Region 7
Hessisches Bergland, Rhön, Odenwald


Das Steinkammergrab von Züschen
Eine Grabanlage unserer Ahninnen in der Megalithkultur
von Barbara Obermüller


Der Text und die Abbildungen stammen aus dem Buch
»Die weibliche Seite der Ur- und Frühgeschichte - mit besonderem Blick auf Hessen«
von Barbara Obermüller, S. 248-251
mit freundlicher Genehmigung des Christel Göttert Verlags


Das Steinkammergrab von Züschen

Zwischen ca. 4500 und 2500 v. u. Z. entstand die Kultur der Steinkistengräber aus mächtigen Steinplatten gesetzte und überdeckte, rechteckige Kammern, die vornehmlich in Nordhessen gefunden wurden. Sie gehören in die vor-indoeuropäische Megalithkultur mit einer mutterrechtlichen Gesellschaftsform und einer matriarchalen Mythologie. Derartige Grabanlagen waren Orte der Ahninnen und Ahnen, wo sich die Lebenden mit den Verstorbenen verbunden fühlten. (64)

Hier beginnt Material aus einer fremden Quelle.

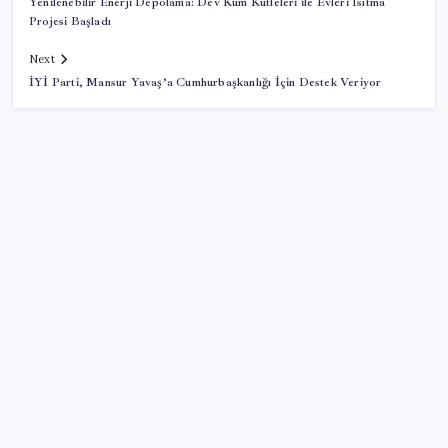
Yenilenebilir Enerji Depolama: Dev Kum Kütleleri ile Evleri Isıtma
Projesi Başladı
Next
İYİ Parti, Mansur Yavaş’a Cumhurbaşkanlığı İçin Destek Veriyor
SON YAZILAR
Meta’ya çocuk güvenliği davasında 567 milyon dolar
ceza
Baş dönmesi şikayetiyle hastaneye gitti: Literatüre
geçti: Türkiye’de ilk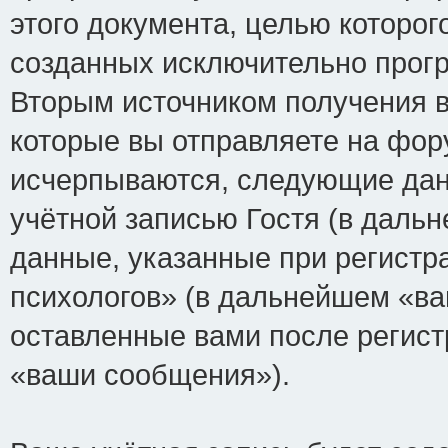
этого документа, целью которог
созданных исключительно прог
Вторым источником получения 
которые вы отправляете на фор
исчерпываются, следующие да
учётной записью Гостя (в дал
данные, указанные при регист
психологов» (в дальнейшем «ва
оставленные вами после регист
«ваши сообщения»).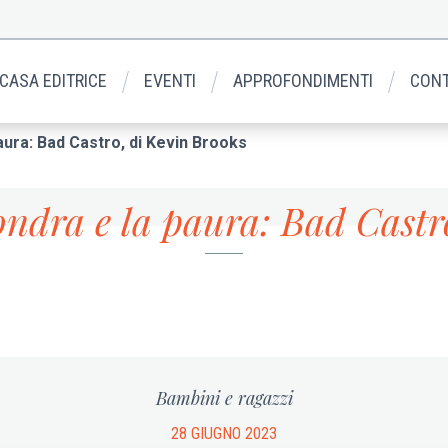
 CASA EDITRICE
EVENTI
APPROFONDIMENTI
CONT
paura: Bad Castro, di Kevin Brooks
Londra e la paura: Bad Cast
Bambini e ragazzi
28 GIUGNO 2023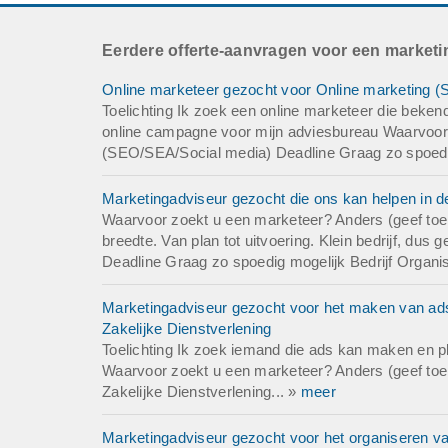
dit concept in de 
open voor partner
Eerdere offerte-aanvragen voor een market
Offerte
Online marketeer gezocht voor Online marketing (
Graag uw reactie p
Toelichting Ik zoek een online marketeer die beken
online campagne voor mijn adviesbureau Waarvoor
(SEO/SEA/Social media) Deadline Graag zo spoedig 
Marketingadviseur gezocht die ons kan helpen in de
Waarvoor zoekt u een marketeer? Anders (geef toeli
breedte. Van plan tot uitvoering. Klein bedrijf, du
Deadline Graag zo spoedig mogelijk Bedrijf Organi
Marketingadviseur gezocht voor het maken van ad
Zakelijke Dienstverlening
Toelichting Ik zoek iemand die ads kan maken en p
Waarvoor zoekt u een marketeer? Anders (geef toeli
Zakelijke Dienstverlening... »
meer
Marketingadviseur gezocht voor het organiseren 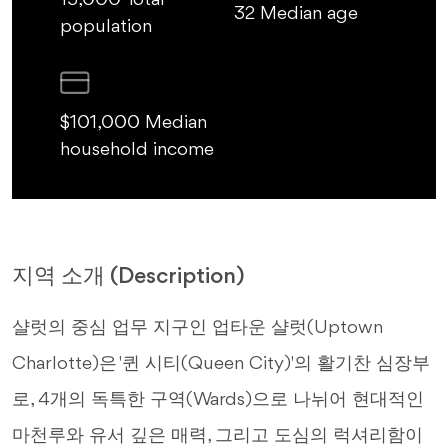
15,000 Total
32 Median age
population
$101,000 Median
household income
지역 소개 (Description)
샬럿의 중심 업무 지구인 업타운 샬럿(Uptown
Charlotte)은 '퀸 시티(Queen City)'의 활기찬 심장부
로, 4개의 독특한 구역(Wards)으로 나뉘어 현대적인
마천루와 유서 깊은 매력, 그리고 도심의 럭셔리함이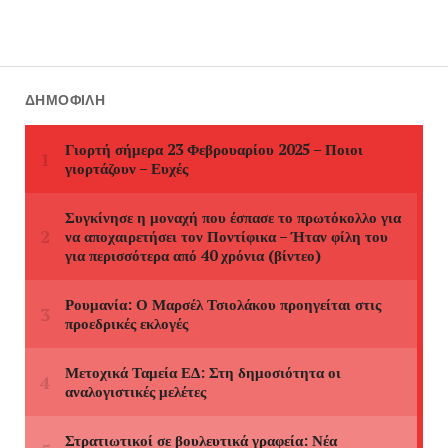
ΔΗΜΟΦΙΛΉ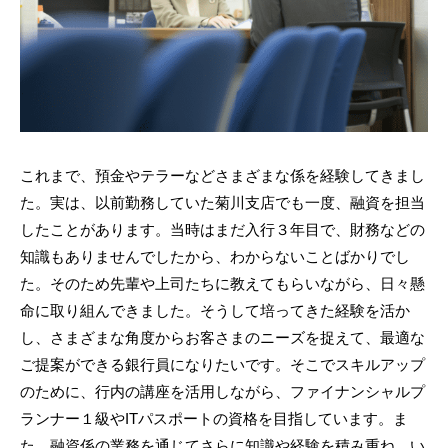
これまで、預金やテラーなどさまざまな係を経験してきまし
た。実は、以前勤務していた菊川支店でも一度、融資を担当
したことがあります。当時はまだ入行３年目で、財務などの
知識もありませんでしたから、わからないことばかりでし
た。そのため先輩や上司たちに教えてもらいながら、日々懸
命に取り組んできました。そうして培ってきた経験を活か
し、さまざまな角度からお客さまのニーズを捉えて、最適な
ご提案ができる銀行員になりたいです。そこでスキルアップ
のために、行内の講座を活用しながら、ファイナンシャルプ
ランナー１級やITパスポートの資格を目指しています。ま
た、融資係の業務を通じてさらに知識や経験を積み重ね、い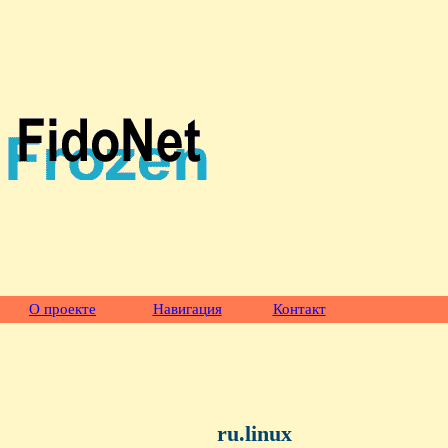
О проекте
Навигация
Контакт
ru.linux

Vor ca. 5000 Jahren ritzten KünstlerInnen in der Nähe der heutigen Ortschaft Züschen mit einem spitzen Steinwerkzeug – oder vielleicht bereits mit einem Gerät aus Kupfer oder Bronze – senkrechte Linien mit zarten, nach oben geöffneten Halbbögen in die Wände. Da diese Zeichen an manchen Stellen paarweise mit zwei betonten Eckpunkten oder durch ein Joch mit Deichsel und zweirädrigem Wagen verbunden sind, können sie als vor den Pflug gespannte Rinder gedeutet werden. Diese Zeichen, die in ähnlicher Form auch in anderen Regionen Europas gefunden wurden, liefern den Beweis, dass die Menschen in jener Zeit auch in Hessen ihre Felder mit dem Pflug bearbeiteten und dass Rinder auch ins Joch gespannt wurden. Diese schwere Arbeit haben wohl auch Frauen geleistet (siehe Kap. Veränderung der Lebensweise).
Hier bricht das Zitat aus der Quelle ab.